アルカトラズ・・・サンフランシスコ湾のなかにある小島で、連邦政府刑務所があったことで有名です。禁酒法時代に整備され、アル・カポネなどの有名な犯罪者が収容されたことでも有名で、周囲を流れのはやい潮流で囲まれた小島は自然の要塞と化し、脱獄不可能と言われていました。
しかし、1963年に閉鎖されるまでに、14回、延べ36人が脱獄を試み、23人は拘束、6人は射殺、2人は溺死、そして5人は行方不明(おそらく溺死)とされています。
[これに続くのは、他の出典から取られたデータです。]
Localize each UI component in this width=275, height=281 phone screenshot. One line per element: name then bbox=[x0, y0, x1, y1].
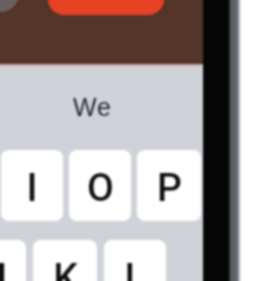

クリント・イーストウッドが演じた「アルカトラズからの脱出(1979)」では、ほぼ事実に基づいた1962年のフランク・モリスの脱獄が映画化されています。もとから施設の維持費用が他の刑務所に比べて高い事などが問題視され、モリスの脱獄により、施設の老朽化などが明らかになり閉鎖に至ったとされています。
強盗、殺人などを繰り返していたヘンリー・ヤングは、1933年にアルカトラズに収容され、1939年1月に脱獄の失敗により22か月間の独房収容となり、独房から出された1940年12月に脱獄の仲間だった囚人を刺殺しました。ヤングの裁判により、アルカトラズにおける非人道的な囚人の扱いが明らかになりました。
この映画はヘンリー・ヤングをモデルとし、マーク・ロッソが監督した、映画冒頭に示される自称「真実の物語をもとにしている」ストーリーです。自称としたのは、ヘンリー・ヤングのキャラクター設定を、あからさまに観客が同情できるように改変していることによります。
映画ではヘンリーはたった5ドルを盗んだだけで収監されたことになっていて、脱獄失敗後に3年半の間独房に入れられたことになっています。そして殺人罪の裁判で事実上の勝利(傷害致死罪)を得るのですが、絶望のアルカトラズに戻されたことで(おそらく)自殺してしまいます。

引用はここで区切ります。